From Dissipativity Theory to Compositional Abstractions of Interconnected Stochastic Hybrid Systems

TL;DR

This paper develops a framework for creating simplified stochastic hybrid system models from complex interconnected systems using dissipativity theory, enabling easier controller design without requiring identical noise processes.

Contribution

It introduces new conditions for compositional abstraction of stochastic hybrid systems considering nonlinearities and differing noise processes, advancing the state of the art in system simplification.

Findings

Effective abstraction construction for stochastic hybrid systems.

Applicability to systems with nonlinearities satisfying quadratic inequalities.

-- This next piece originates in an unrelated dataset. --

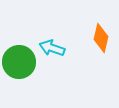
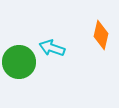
orange diamond: moved 3 px up
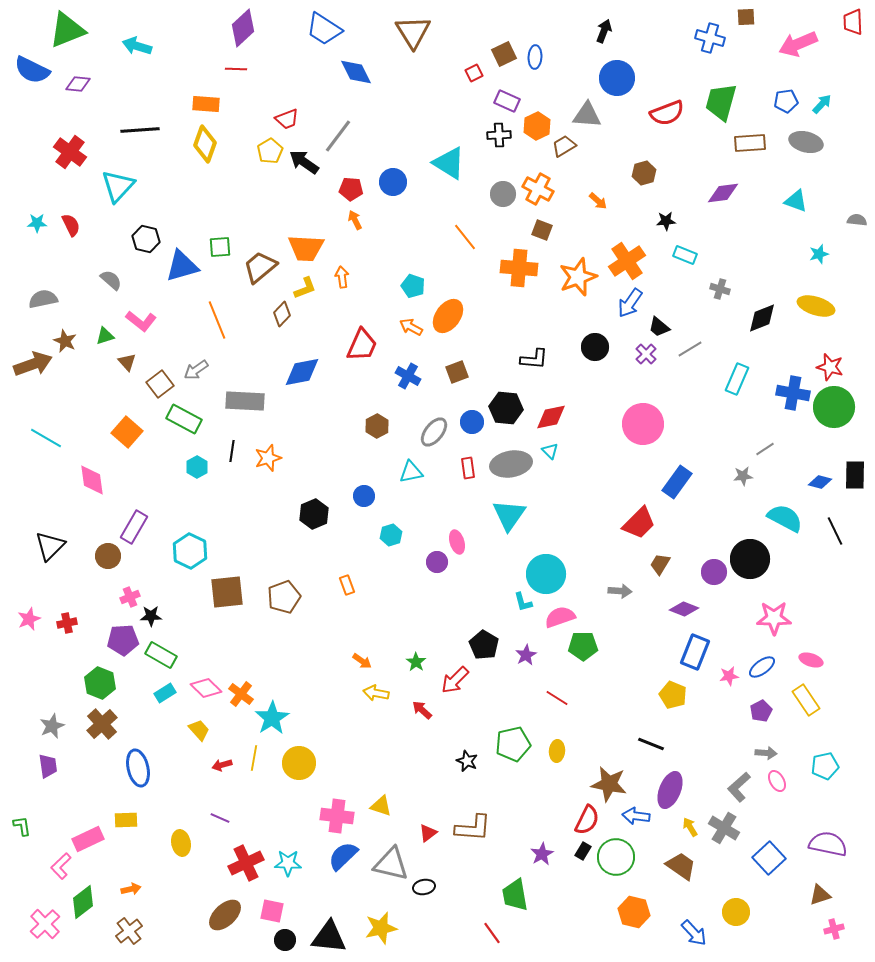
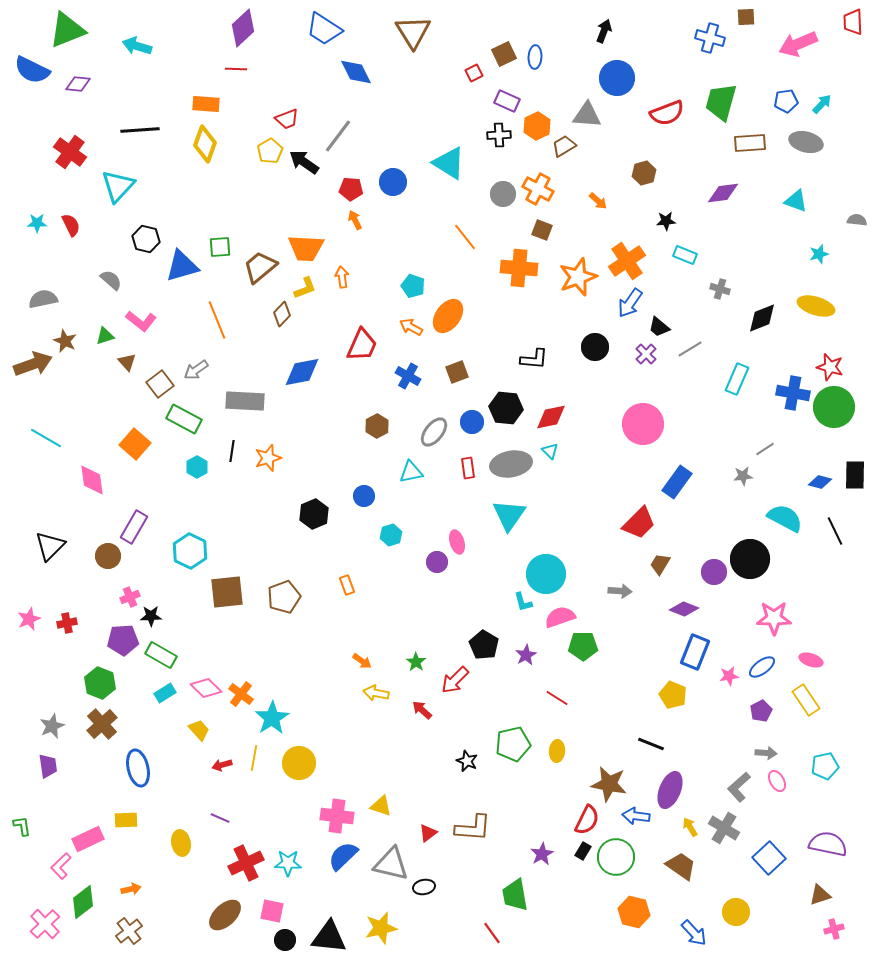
orange square at (127, 432): moved 8 px right, 12 px down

Numerical examples demonstrating the approach's effectiveness.

Abstract

In this work, we derive conditions under which compositional abstractions of networks of stochastic hybrid systems can be constructed using the interconnection topology and joint dissipativity-type properties of subsystems and their abstractions. In the proposed framework, the abstraction, itself a stochastic hybrid system (possibly with a lower dimension), can be used as a substitute of the original system in the controller design process. Moreover, we derive conditions for the construction of abstractions for a class of stochastic hybrid systems involving nonlinearities satisfying an incremental quadratic inequality. In this work, unlike existing results, the stochastic noises and jumps in the concrete subsystem and its abstraction need not to be the same. We provide examples with numerical simulations to illustrate the effectiveness of the proposed dissipativity-type compositional reasoning for interconnected stochastic hybrid systems.